Venez-vous d'une famille de mélomanes ?

Non, pas spécialement. Ma mère aimait chanter sous la douche et avait une belle voix mais n'a jamais développé ce talent. Quant à mon père, il aimait écouter de la musique classique lors de nos trajets familiaux en voiture vers Saint-Raphaël où nous passions tous nos étés. Je me souviens que je me sentais dans mon univers dès que la musique résonnait, comme si c'était mon langage, naturel et instinctif.

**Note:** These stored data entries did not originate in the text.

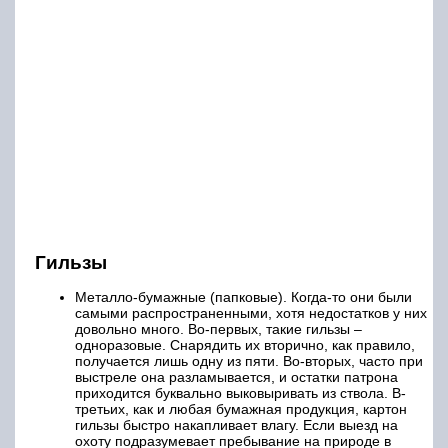
Гильзы
Металло-бумажные (папковые). Когда-то они были
самыми распространенными, хотя недостатков у них
довольно много. Во-первых, такие гильзы –
одноразовые. Снарядить их вторично, как правило,
получается лишь одну из пяти. Во-вторых, часто при
выстреле она разламывается, и остатки патрона
приходится буквально выковыривать из ствола. В-
третьих, как и любая бумажная продукция, картон
гильзы быстро накапливает влагу. Если выезд на
охоту подразумевает пребывание на природе в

Cela faisait naitre en moi beaucoup d'émotions, surtout lorsqu'elles étaient accompagnées du paysage qui se dérobait sous mes yeux.

Comment a-t-on découvert votre potentiel vocal ?

Je l'ai un peu découvert seule car j'aimais la musique en général et chanter spontanément en duo avec ma sœur, aujourd’hui comédienne. J'ai commencé la clarinette puis le chant dans les chœurs de mon école européenne. Plus tard, lorsque j'ai débuté mes études de sociologie à l'université de Bruxelles, j'ai choisi de mettre la clarinette de côté au profit du chant. Lorsque je chantais, je me sentais comme sur un nuage et les retours de mes proches et du public étaient toujours très positifs. On me disait que j'avais une belle voix et que je faisais passer beaucoup d'émotions à travers elle, ce qui résonnait en moi car j’utilisais en effet le chant comme mon moyen d’expression le plus juste, au sens ‘vrai’ du terme. Tout cela m'a encouragée à me lancer corps et âme dans le chant une fois mes études universitaires achevées. Je suis alors entrée au Conservatoire Royal de Bruxelles et n’ai cessé de chanter depuis.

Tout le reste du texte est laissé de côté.